Chofetz Chaim: cover page 1873 ed.

The Sefer Chofetz Chaim (or Chafetz Chaim or Hafetz Hayim) (Hebrew: חָפֵץ חַיִּים, trans. "Pursuer of Life") is a book by Rabbi Yisrael Meir Kagan, who is also called "the Chofetz Chaim" after it. The book deals with the Jewish laws of speech.

The title of the Chafetz Chaim is taken from Psalms:

Come, children, hearken to me; I will teach you the fear of the Lord. Who is the man who desires life ("Chafetz Chaim"), who loves days to see goodness? Guard your tongue from evil and your lips from speaking deceitfully. Shun evil and do good, seek peace and pursue it.

The book's subject is Hilchoth Shmirath HaLashon (laws of clean speech). Kagan provides copious sources from the Torah, Talmud, and Rishonim about the severity of Jewish law on tale-mongering and gossip. Lashon hara, literally "'the evil tongue", i.e., evil speech (or loosely gossip and slander and prohibitions of defamation), is sometimes translated as "prohibitions of slander", but most commonly concerns the prohibitions of saying evil/bad/unpleasant things, whether or not they are true. [1]
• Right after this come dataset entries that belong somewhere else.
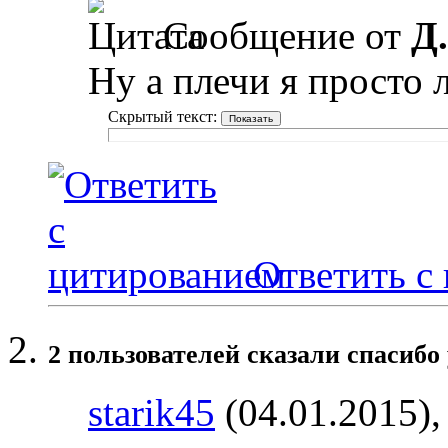
Сообщение от
Д
Ну а плечи я просто
Скрытый текст:
Ответить с
2 пользователей сказали cпасибо 
starik45
(04.01.2015)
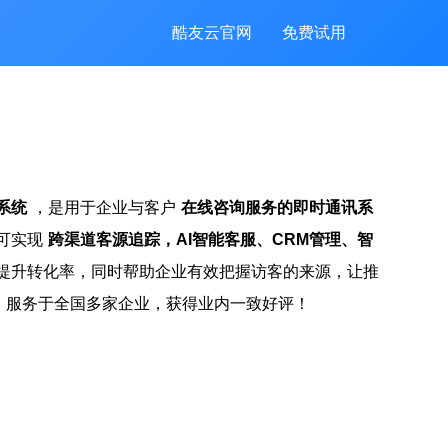
酷友云官网
免费试用
系统
，是用于企业与客户
在线咨询服务的即时通讯系
可实现
跨渠道客源追踪，AI智能客服、CRM管理、智
提升转化率，同时帮助企业有效把握访客的来源，让推
。服务于全国多家企业，获得业内一致好评！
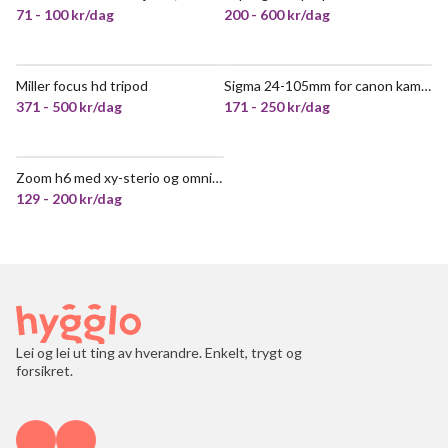
71 - 100 kr/dag
200 - 600 kr/dag
Miller focus hd tripod
Sigma 24-105mm for canon kamera
371 - 500 kr/dag
171 - 250 kr/dag
Zoom h6 med xy-sterio og omni-modul
129 - 200 kr/dag
Lei og lei ut ting av hverandre. Enkelt, trygt og
forsikret.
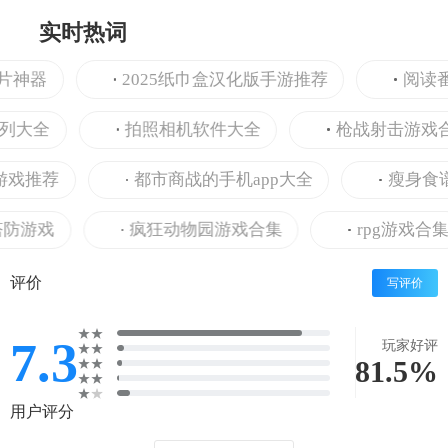
实时热词
神器
2025纸巾盒汉化版手游推荐
阅读番外
大全
拍照相机软件大全
枪战射击游戏合集
推荐
都市商战的手机app大全
瘦身食谱的手
游戏
疯狂动物园游戏合集
rpg游戏合集
评价
写评价
7.3
玩家好评
81.5%
用户评分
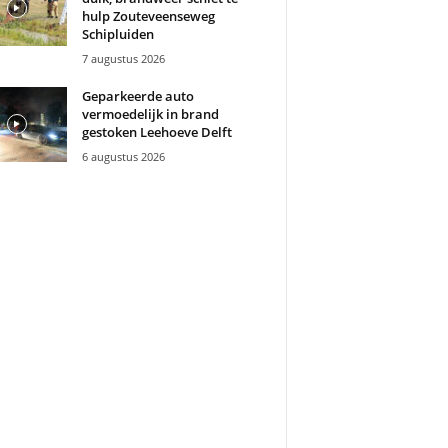
hulp Zouteveenseweg
Schipluiden
7 augustus 2026
Geparkeerde auto
vermoedelijk in brand
gestoken Leehoeve Delft
6 augustus 2026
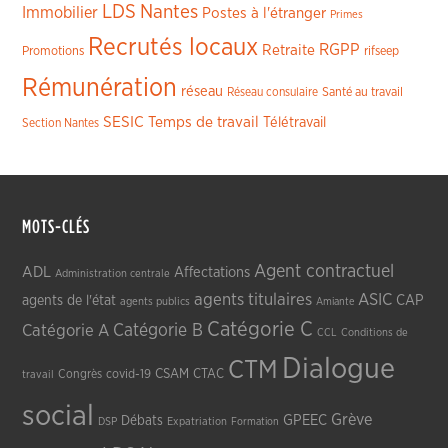
LDS
Nantes
Immobilier
Postes à l'étranger
Primes
Recrutés locaux
RGPP
Retraite
Promotions
rifseep
Rémunération
réseau
Réseau consulaire
Santé au travail
SESIC
Temps de travail
Télétravail
Section Nantes
MOTS-CLÉS
Agent contractuel
ADL
Affectations
Administration centrale
agents titulaires
ASIC
CAP
agents de l'état
agents publics
Amiante
Catégorie C
Catégorie A
Catégorie B
CCL
Conditions de
Dialogue
CTM
CSAM
CTAC
Congrès
covid-19
travail
social
Grève
GPEEC
Débats
DSP
Expatriation
Formation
The book is divided into three parts:

  • The legal text is Mekor Chayim ("Source of Life").
  • Be'er Mayim Chayim ("Well of living water"), the footnotes and legal argument.
  • It is commonly printed together with the text Shemirath haLashon ("Guarding of the tongue"), an ethical treatise on the proper use of the faculty of speech.
  1. ^ Jessica Hammer; Samantha Reig (29 June 2022). "From individual rights to community obligations: a Jewish approach to speech". Interactions. 29 (4): 30–34. doi:10.1145/3535271. Retrieved May 30, 2024.